Friday, 21 September 2012

Fancy that.

Did you know there is more Xinomavro than Agiorgitiko grown in Greece?

Monday, 17 September 2012

How our garden grows

In 2010 we re-planted the Slotovino Thames Valley micro-vineyard with some experimental varieties where nothing had grown before. The results have been mixed to say the least. All the manuals say growth in the first year should be up to 6ft. We have barely managed half of that in 2 years but we have the excuse of being absent resulting in a complete lack of spraying, feeding, watering etc.

Nonetheless some varieties have been obliging. It is no surprise that the hybrids have outgrown the classics but we're glad we have tried both. The bible says 7 years should elapse before wine is made. We recently enjoyed a delicious English Pinot Blanc which was from a vineyard planted only in 2007 at Stopham Estate.

Quite the best English Pinot Blanc we have tasted. Surprisingly generous fruit!

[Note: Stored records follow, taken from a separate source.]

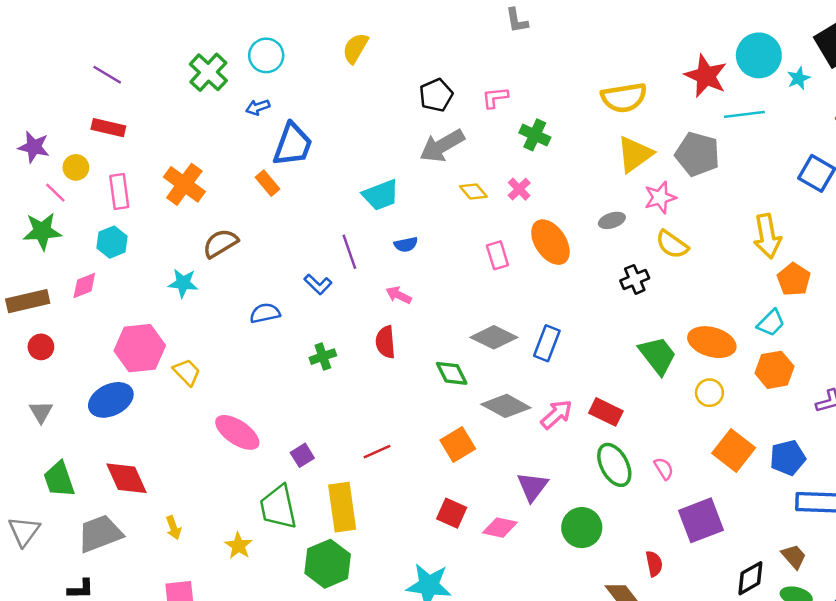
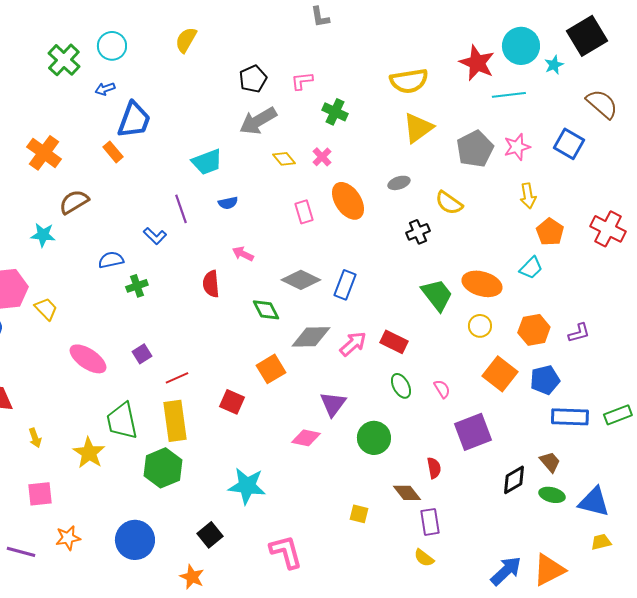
gray pentagon: (697, 154) -> (475, 149), moved, turned 30
pink star: (660, 198) -> (517, 147), moved
yellow arrow: (767, 236) -> (528, 196), size x0.7
pink arrow: (399, 295) -> (243, 254), moved
green cross: (323, 357) -> (137, 286), moved
orange hexagon: (774, 370) -> (534, 330), moved
gray diamond: (506, 406) -> (311, 337), turned -30
red line: (377, 452) -> (177, 378), moved
purple square: (302, 455) -> (142, 354), moved
green ellipse: (614, 465) -> (401, 386), size x0.7
red square: (452, 513) -> (232, 402), moved
yellow star: (238, 546) -> (89, 453), size x1.4

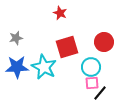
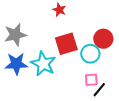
gray star: (16, 38) -> (15, 35), size x1.6
cyan circle: (91, 67) -> (90, 54), moved

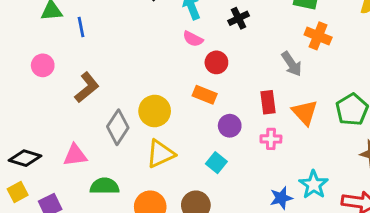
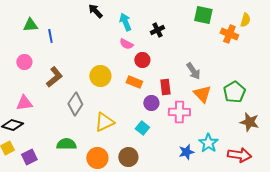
orange cross: (318, 36) -> (229, 34), moved
gray arrow: (292, 64) -> (193, 71), moved
red rectangle: (268, 102) -> (165, 87), moved
yellow circle: (155, 111) -> (100, 76), moved
pink cross: (271, 139) -> (179, 112), size x1.5
pink triangle: (75, 155) -> (24, 103), moved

Here are some photos of our vines this year, planted in spring 2011.





Pinot Noir

Wrotham Pinot




GM8107-3, 'Bettina'

Monday, 10 September 2012


Our eye was taken by a reference to an obscure, no make that an exceedingly obscure Austrian appellation called Uhudler because it is a throw-back to the struggles of the Phylloxera when people thought the way forward was via hybrids because the eventual solution of grafting onto American rootstocks had not yet become the accepted route.

The area is Südburgenland in the corner where Austria borders not only Hungary but Slovenia and Croatia as well. Varieties planted over 100 years ago include the reds Clinton, Concord, Delaware and Isabella and Elvira, Noah and Ripadella (white).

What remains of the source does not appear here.